Gaining regulatory approval from China and satisfying customary closing conditions are the two remaining hurdles for Dell as it plans to acquire EMC, after the latter's shareholders voted overwhelmingly in favour of the deal yesterday.
Some 98 per cent of voting EMC shareholders were in favour of the merger. But those people represented only 74 per cent of EMC's outstanding common stock as of yesterday. A full breakdown of the vote will be published in an 8-K filing later this week.
Yesterday, when questioned by an analyst on an EMC earnings call, its chief executive Joe Tucci denied that waiting on approval from China was "delaying" things, insisting that the appropriate processes are being followed.
Following yesterday's shareholder vote, EMC claims the transaction is expected to close on the original terms and within the originally announced timeframe – before October.
When the deal does go ahead, the family of companies will be known as Dell Technologies.
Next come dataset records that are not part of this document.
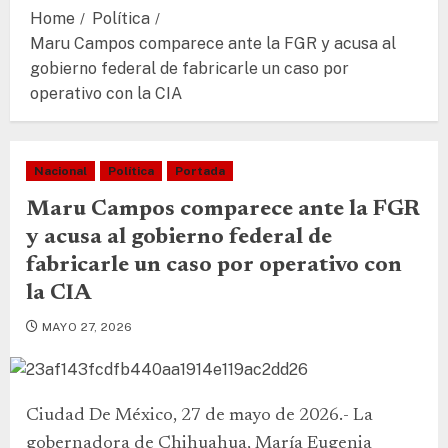
Home
Política
Maru Campos comparece ante la FGR y acusa al
gobierno federal de fabricarle un caso por
operativo con la CIA
Nacional
Política
Portada
Maru Campos comparece ante la FGR
y acusa al gobierno federal de
fabricarle un caso por operativo con
la CIA
MAYO 27, 2026
Ciudad De México, 27 de mayo de 2026.- La
gobernadora de Chihuahua, María Eugenia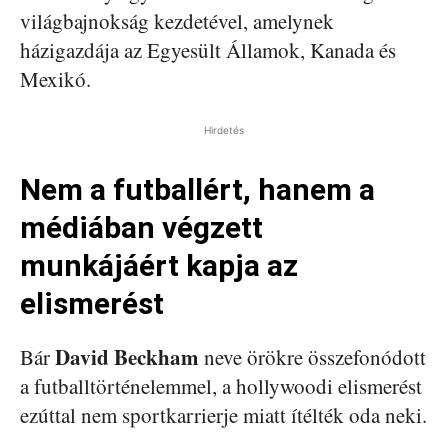
világbajnokság kezdetével, amelynek
házigazdája az Egyesült Államok, Kanada és
Mexikó.
Hirdetés
Nem a futballért, hanem a
médiában végzett
munkájáért kapja az
elismerést
David Beckham
Bár
neve örökre összefonódott
a futballtörténelemmel, a hollywoodi elismerést
ezúttal nem sportkarrierje miatt ítélték oda neki.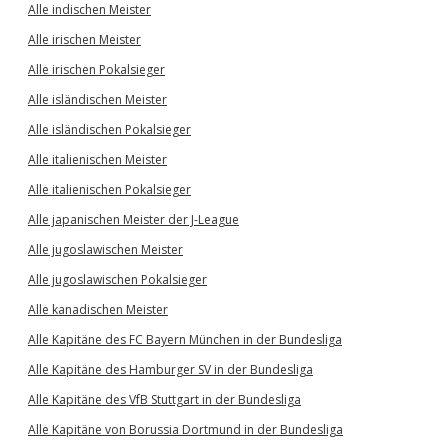
Alle indischen Meister
Alle irischen Meister
Alle irischen Pokalsieger
Alle isländischen Meister
Alle isländischen Pokalsieger
Alle italienischen Meister
Alle italienischen Pokalsieger
Alle japanischen Meister der J-League
Alle jugoslawischen Meister
Alle jugoslawischen Pokalsieger
Alle kanadischen Meister
Alle Kapitäne des FC Bayern München in der Bundesliga
Alle Kapitäne des Hamburger SV in der Bundesliga
Alle Kapitäne des VfB Stuttgart in der Bundesliga
Alle Kapitäne von Borussia Dortmund in der Bundesliga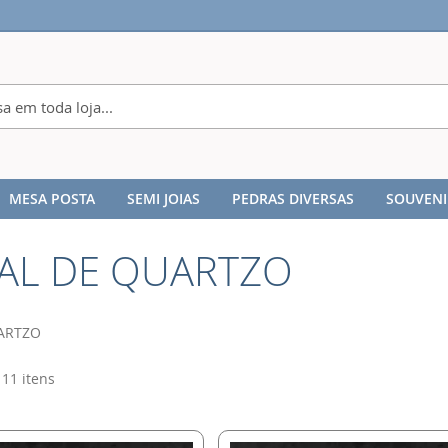
MESA POSTA
SEMI JOIAS
PEDRAS DIVERSAS
SOUVENI
TAL DE QUARTZO
TAL DE QUARTZO
UARTZO
11
itens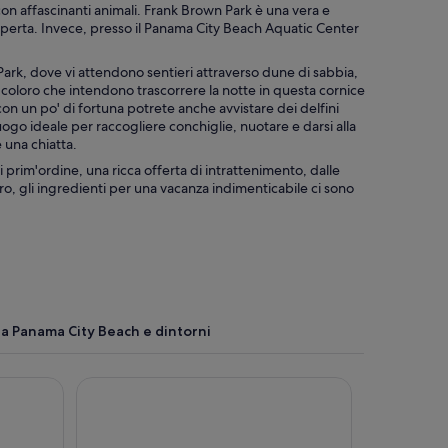
con affascinanti animali. Frank Brown Park è una vera e
ia aperta. Invece, presso il Panama City Beach Aquatic Center
e Park, dove vi attendono sentieri attraverso dune di sabbia,
oloro che intendono trascorrere la notte in questa cornice
con un po' di fortuna potrete anche avvistare dei delfini
luogo ideale per raccogliere conchiglie, nuotare e darsi alla
 una chiatta.
 prim'ordine, una ricca offerta di intrattenimento, dalle
tro, gli ingredienti per una vacanza indimenticabile ci sono
 a Panama City Beach e dintorni
Chateau Beachfront Hotel, A By The Sea Resort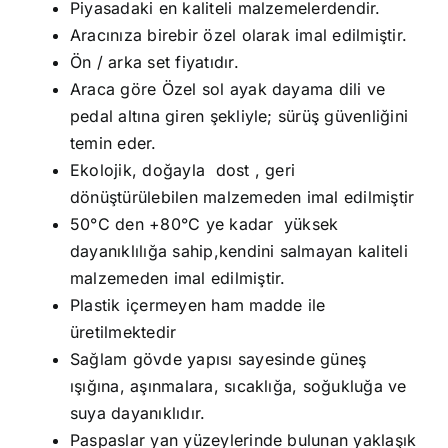
Piyasadaki en kaliteli malzemelerdendir.
Aracınıza birebir özel olarak imal edilmiştir.
Ön / arka set fiyatıdır.
Araca göre Özel sol ayak dayama dili ve
pedal altına giren şekliyle; sürüş güvenliğini
temin eder.
Ekolojik, doğayla dost , geri
dönüştürülebilen malzemeden imal edilmiştir
50°C den +80°C ye kadar yüksek
dayanıklılığa sahip,kendini salmayan kaliteli
malzemeden imal edilmiştir.
Plastik içermeyen ham madde ile
üretilmektedir
Sağlam gövde yapısı sayesinde güneş
ışığına, aşınmalara, sıcaklığa, soğukluğa ve
suya dayanıklıdır.
Paspaslar yan yüzeylerinde bulunan yaklaşık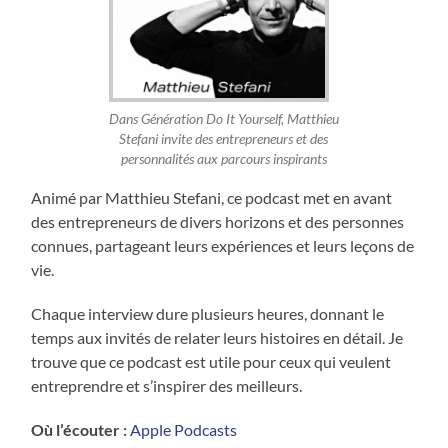
Dans Génération Do It Yourself, Matthieu
Stefani invite des entrepreneurs et des
personnalités aux parcours inspirants
Animé par Matthieu Stefani, ce podcast met en avant
des entrepreneurs de divers horizons et des personnes
connues, partageant leurs expériences et leurs leçons de
vie.
Chaque interview dure plusieurs heures, donnant le
temps aux invités de relater leurs histoires en détail. Je
trouve que ce podcast est utile pour ceux qui veulent
entreprendre et s’inspirer des meilleurs.
Où l’écouter :
Apple Podcasts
The PC business will retain the Dell moniker, while the enterprise unit in which EMC will sit will be referred to as Dell EMC.
A new joint Dell EMC partner programme is due to come into place by February.
EMC's Tucci reiterated the message that the combined entity will be a "powerhouse in the technology industry" and added that he is pleased with the outcome of the shareholder vote.
"The board and I care very deeply about, and have worked diligently to represent, what we believe is the best outcome for all stakeholders," he said. "I want to thank our shareholders for their support, as well as our customers and partners. My special thanks to the talented people of EMC for their hard work, dedication and passion."